= Eduardo de Lázzari =

Argentine judge (died 2021)

Eduardo Néstor de Lázzari (1944/1945 - 19 April 2021) was an Argentine lawyer and judge, justice president of the Supreme Court of Justice of Buenos Aires between 2004 and 2005, between 2012 and 2013, and from 24 April 2019 to 18 April 2020.

==Biography==
He graduated from the University of La Plata in 1967. He was the Secretary of security of the province of Buenos Aires during the Eduardo Duhalde governorship, until the assassination of journalist José Luis Cabezas and the subsequent protests forced him to resign in January 1997. He was named Justice of the Supreme Court of Justice of Buenos Aires in 1997 by Duhalde. In 2019 he had some controversies.
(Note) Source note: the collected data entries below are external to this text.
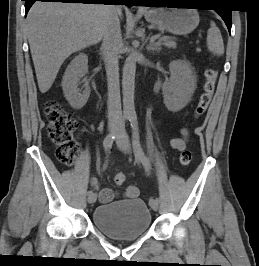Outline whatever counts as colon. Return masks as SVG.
I'll return each mask as SVG.
<instances>
[{"label": "colon", "instance_id": "5ec220e1", "mask_svg": "<svg viewBox=\"0 0 259 266\" xmlns=\"http://www.w3.org/2000/svg\"><path fill=\"white\" fill-rule=\"evenodd\" d=\"M217 71L209 67L205 71V83L203 92L194 110V116H202L211 102ZM44 114L48 125V136L51 142L56 146V155L60 162L65 165H72L80 155V148L75 139V130L77 121L65 110L57 101H49L44 107ZM192 154L189 150L180 153L179 162L182 166H188L191 163ZM117 185H123L126 181L124 173H117L114 177Z\"/></svg>", "mask_w": 259, "mask_h": 266}]
</instances>
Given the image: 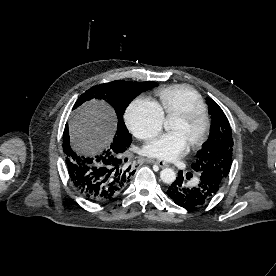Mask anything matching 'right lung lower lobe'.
Here are the masks:
<instances>
[{
    "label": "right lung lower lobe",
    "mask_w": 276,
    "mask_h": 276,
    "mask_svg": "<svg viewBox=\"0 0 276 276\" xmlns=\"http://www.w3.org/2000/svg\"><path fill=\"white\" fill-rule=\"evenodd\" d=\"M68 126L63 134L66 164L74 188L87 200L105 202L117 197L129 184L135 170L126 168L121 159L129 144L113 146L93 157L78 156L70 147Z\"/></svg>",
    "instance_id": "98d812e1"
}]
</instances>
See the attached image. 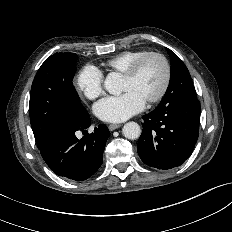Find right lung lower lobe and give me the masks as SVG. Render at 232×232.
I'll return each instance as SVG.
<instances>
[{"mask_svg":"<svg viewBox=\"0 0 232 232\" xmlns=\"http://www.w3.org/2000/svg\"><path fill=\"white\" fill-rule=\"evenodd\" d=\"M90 124L88 112L81 119L61 118L38 148L46 164L58 176L82 181L91 177L101 166L110 135L108 128L101 124L80 140L75 136L78 130L86 133L85 129Z\"/></svg>","mask_w":232,"mask_h":232,"instance_id":"98d812e1","label":"right lung lower lobe"}]
</instances>
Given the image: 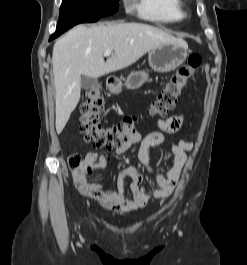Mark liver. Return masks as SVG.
<instances>
[{"instance_id": "6515ba94", "label": "liver", "mask_w": 247, "mask_h": 265, "mask_svg": "<svg viewBox=\"0 0 247 265\" xmlns=\"http://www.w3.org/2000/svg\"><path fill=\"white\" fill-rule=\"evenodd\" d=\"M184 42L142 23L78 25L53 47L56 131L62 132L81 95V76L98 78L124 69L162 43ZM114 53L104 61V52Z\"/></svg>"}]
</instances>
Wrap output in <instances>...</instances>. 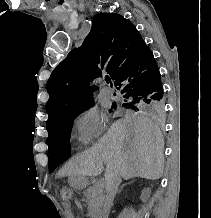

Firstly, he had several disputes with then-provincial governor María Eugenia Vidal as he opposed the appointment of Sergio Torres as new justice of the Court at Vidal's proposal. Secondly, as then-head of the Provincial Electoral Board, he accepted some candidacies that were invalidated, being accused of being close to Kirchnerism.

de Lázzari submitted his resignation from the Court to the Governor of Buenos Aires Province Axel Kicillof in February 2021 after 24 years in the office and it was effective from 1 March 2021.

He died from COVID-19 in the Italian Hospital of La Plata on 19 April 2021, at the age of 76.